Depending on whose theory of intelligence you believe in, reaching “human-level” AI would necessitate a system that can reason about the environment using several modalities, such as voice, vision, and text. A human-level AI, for example, would deduce that unsafe road conditions caused an accident when presented a picture of an overturned truck and a police vehicle on a snowy motorway.
Or, if they were running on a robot, they’d maneuver over people, furniture, and pets to collect a can of Coke from the refrigerator and bring it within reach of the requester. Today’s AI is woefully inadequate. New research, however, reveals evidence of improvement, ranging from robots that can figure out how to fulfill basic requests (such as “fetch a water bottle”) to text-generating systems that learn from explanations.
We’re covering work from DeepMind, Google, and OpenAI that makes strides toward systems that can — if not perfectly understand the world — solve narrow tasks like generating images with impressive robustness in this revived edition of Deep Science, our weekly series about the latest developments in AI and the broader scientific field. AI research facility the enhanced DALL-E, DALL-E 2, from OpenAI is without a doubt the most outstanding project to come from an AI research center.
While the first DALL-E displayed a surprising skill at making pictures to meet practically any cue (for example, “a dog wearing a beret”), DALL-E 2 takes this a step further, as my colleague Devin Coldewey explains. DALL-E 2’s photos are far more detailed, and it can intelligently replace a specific section in an image, such as adding a table into a shot of a marbled floor with suitable reflections.
This week, DALL-E 2 drew the most interest. In a post published on Google’s AI blog on Thursday, researchers described an equally amazing visual understanding system dubbed Visually-Driven Prosody for Text-to-Speech — VDTTS. With only text and video frames of the person speaking, VDTTS can produce realistic-sounding, lip-synced speech. While not a perfect match for recorded conversation, VDTTS’ produced speech is nonetheless pretty good, with impressively human-like expressiveness and timing. It might one day be used in a studio to replace original audio that was captured in loud settings, according to Google.

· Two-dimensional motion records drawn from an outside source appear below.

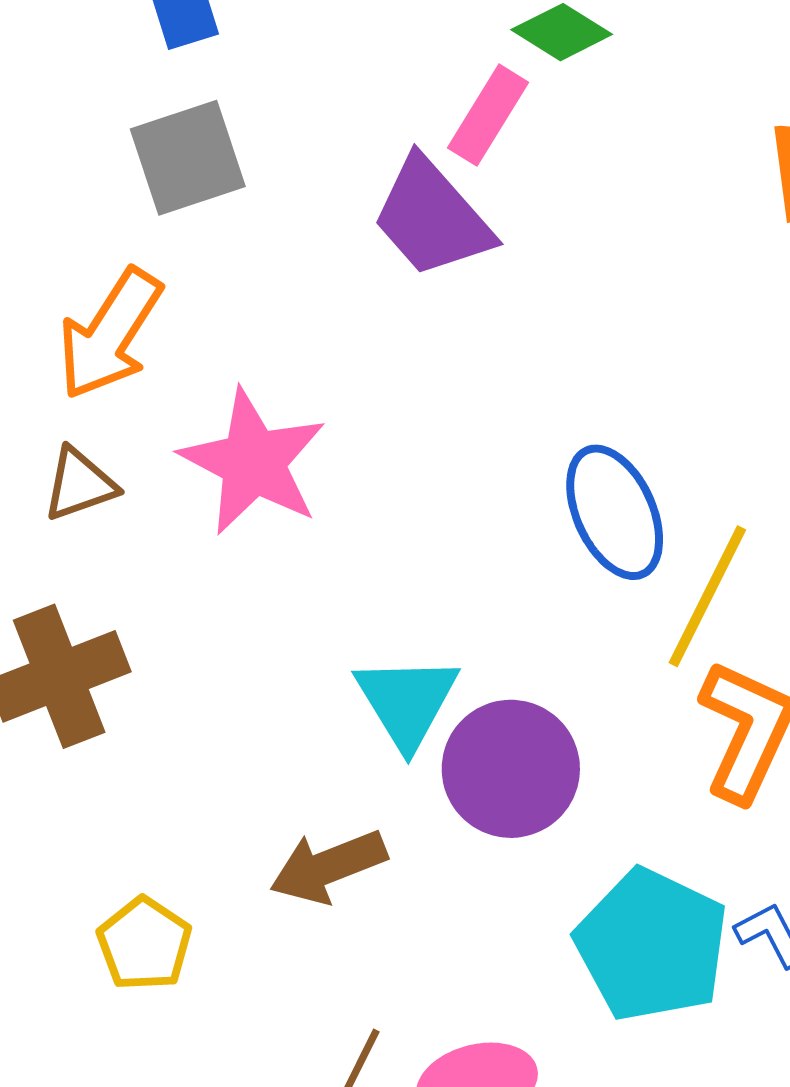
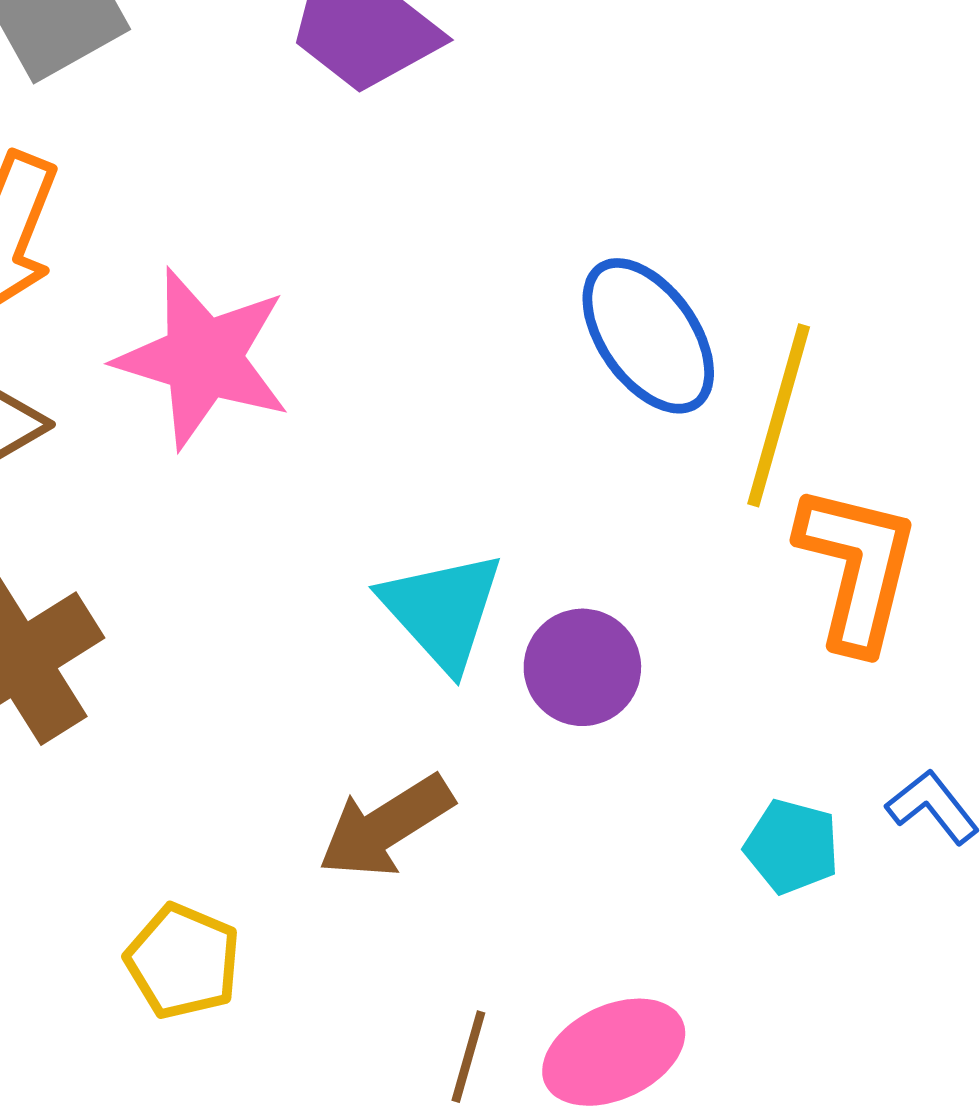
purple circle: (511, 769) -> (582, 667), size x0.7
cyan pentagon: (652, 945) -> (792, 846), size x0.5

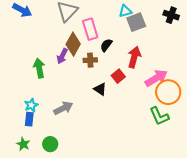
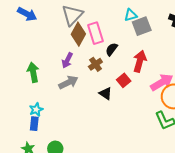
brown diamond: (73, 44) -> (78, 34), moved
brown cross: (90, 60) -> (95, 64), turned -32
green arrow: (39, 68) -> (33, 72), moved
gray arrow: (63, 108) -> (68, 82), moved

Visual understanding is, of course, just one step on the road to more proficient AI. Another factor is language comprehension, which falls behind in many areas, even when ignoring AI’s well-documented toxicity and prejudice problems. According to a report, a cutting-edge Google system known as Pathways Language Model (PaLM) remembered 40% of the material used to “train” it, resulting in PaLM plagiarizing content down to copyright warnings in code snippets. Fortunately, DeepMind, Alphabet’s AI department, is one of many looking at ways to fix this. DeepMind researchers look at whether AI language systems that learn to generate text from a large number of samples of existing text (think books and social media) might benefit from being given explanations of those texts in a new study.

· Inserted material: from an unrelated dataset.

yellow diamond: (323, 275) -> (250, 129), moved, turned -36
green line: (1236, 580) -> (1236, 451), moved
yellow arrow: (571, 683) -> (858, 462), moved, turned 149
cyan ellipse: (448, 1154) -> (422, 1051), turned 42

After annotating dozens of language tasks (e.g., “Answer these questions by determining whether the second sentence is an appropriate paraphrase of the first, metaphorical sentence”) with explanations (e.g., “David’s eyes were not literally daggers, it is a metaphor used to imply that David was glaring fiercely at Paul.”) and evaluating different systems’ performance on them, the DeepMind team discovered that examples do improve the systems’ performance. If DeepMind’s technique passes academic scrutiny, it may be used in robotics one day, forming the building blocks of a robot that can interpret broad requests (such as “take out the garbage”) without step-by-step instructions. Google’s new “Do As I Can, Not as I Say” initiative offers a look into the future – but with considerable caveats.

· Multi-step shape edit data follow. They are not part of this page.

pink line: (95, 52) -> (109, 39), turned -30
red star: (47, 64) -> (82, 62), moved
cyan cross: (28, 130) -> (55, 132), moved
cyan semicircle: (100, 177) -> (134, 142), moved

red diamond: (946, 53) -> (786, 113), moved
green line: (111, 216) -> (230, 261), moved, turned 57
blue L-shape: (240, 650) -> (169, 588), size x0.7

Do As I Can, Not As I Say is a cooperation between Google Robotics and Alphabet’s Everyday Robots team that aims to train an AI language system to suggest behaviors that are “possible” and “contextually suitable” for a robot given an arbitrary assignment. The robot serves as the language systems “hands and eyes,” while the language system provides high-level semantic understanding about the activity — the notion being that the language system encodes a lot of information that the robot may exploit.